目の前に出現したのは、雷と水の魔法だった。それぞれがルーカスを襲う。
「『炎よ』」
私の言葉に反応するように現れた炎は、二つの魔法を飲み込む。
「なっ、打ち消しただと!?」
「あら、誰かと思えばミルフォード侯爵家のご令息ではありませんか。ごきげんよう。」
「エミリー!」
「あらあら、もう婚約者ではないのですから、その呼び方は止めていただけます?」
先程の仕返しとばかりに、嫌みたっぷりに言うと、私の言い方が気に入らなかったらしく、舌打ちをして睨み付けてくる。そのオスカーの横で取り巻きがさらに魔法の詠唱しようとするのを、私が見逃すはずもない。
「『氷よ』」
私の言葉に合わせるように、詠唱していた男たちの口だけが氷漬けになり動かなくなる。
「氷?どういうことだ」
問かけながらも気づかれないように魔法の詠唱をするオスカー。もちろん、それにも気づいていない訳がない。だけど、今度は相手の方が先に詠唱を終えた。
「『光よ』」
出現したのは光の玉。それはどんどんと大きくなっていく。
「学校を退学すると約束するなら消してやる。」
「4対2なんて卑怯じゃない。」
「フン、そんなこと関係ない。こちらは、お前たちが目障りなんだよ。同じ侯爵家の恥さらしがッ!」
怒鳴り散らすオスカーには気品の欠片も感じられない。
そんなやり取りを黙ってみていたルーカスが顔を上げた。
「…分かった。」
「学校を辞める気になったか?」
オスカーの言葉にコクンと頷こうとするので、私は手を伸ばしてそれを止める。
「必要ないわよ。」
「エミリー…僕たちに勝ち目はないよ。」
「ルーカスの判断が懸命だな。本当、良かったよ。君のような馬鹿な女と婚約を解消できて」
「その言葉、そのままお返ししますわ。『闇よ。』」
「な、闇魔法だって!?」
驚くオスカーの目の前に現れたのは漆黒の玉。それは光の玉よりも早く大きくなると、あっさりと光を飲み込んで消えてしまう。

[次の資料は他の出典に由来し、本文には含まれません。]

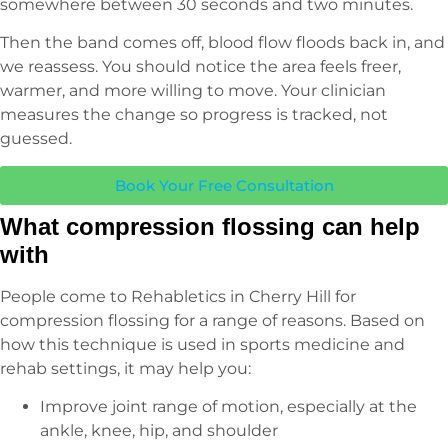
somewhere between 30 seconds and two minutes.
Then the band comes off, blood flow floods back in, and
we reassess. You should notice the area feels freer,
warmer, and more willing to move. Your clinician
measures the change so progress is tracked, not
guessed.
Book Your Free Consultation
What compression flossing can help
with
People come to Rehabletics in Cherry Hill for
compression flossing for a range of reasons. Based on
how this technique is used in sports medicine and
rehab settings, it may help you:
Improve joint range of motion, especially at the
ankle, knee, hip, and shoulder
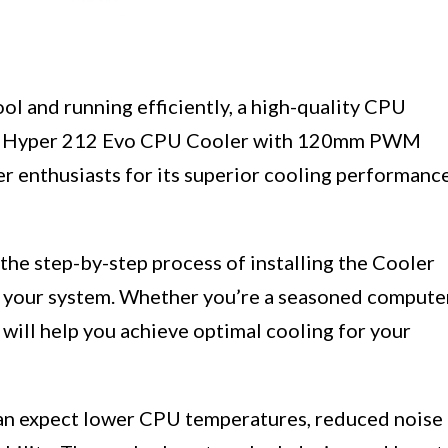
l and running efficiently, a high-quality CPU
ter Hyper 212 Evo CPU Cooler with 120mm PWM
r enthusiasts for its superior cooling performanc
 the step-by-step process of installing the Cooler
your system. Whether you’re a seasoned compute
e will help you achieve optimal cooling for your
can expect lower CPU temperatures, reduced noise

「お話していませんでしたわね。わたしく、クワットロですのよ?火、闇、地、氷ですわ。魔力量で相手を選んで結婚?もし、わたくしがそういう考えでしたら、貴方なんて眼中にもありませんわよ。」
「騙していたのか!」
「騙してなんておりません。お伝えしなかっただけですわ。」
「婚約者なのに言わないのはおかしいだろッ!」
逆上して怒鳴り散らすオスカーの姿は見ぐるしい限りだった。
「婚約者なのに浮気するのもおかしいですわよ。それに、訂正させていただきますが、もう婚約者ではありませんので、正確には"婚約者だったのに"ですわ。そこを間違えないで頂きたいですわね。」
悔しそうにするが、言い返せないようでオスカーは黙ってしまう。
「ああ…それからわたくしの母がカンカンでしたわよ。アイリス・ランドールを怒らせるなんて、貴方、命知らずですわね。」
ニコリと微笑んで見せると、オスカーの顔は一気に青ざめる。
「あら、顔色が悪いですわね。早くお家に帰った方がよろしいのでは?対策を練らないと、ミルフォード家終わりますわよ?」
もちろん、私が止めているから、今のところ、母はなにもしていない。だけど、今日のことを話せば、私でも止められなくなるだろう。家が燃やされるくらいで済めば良いけど。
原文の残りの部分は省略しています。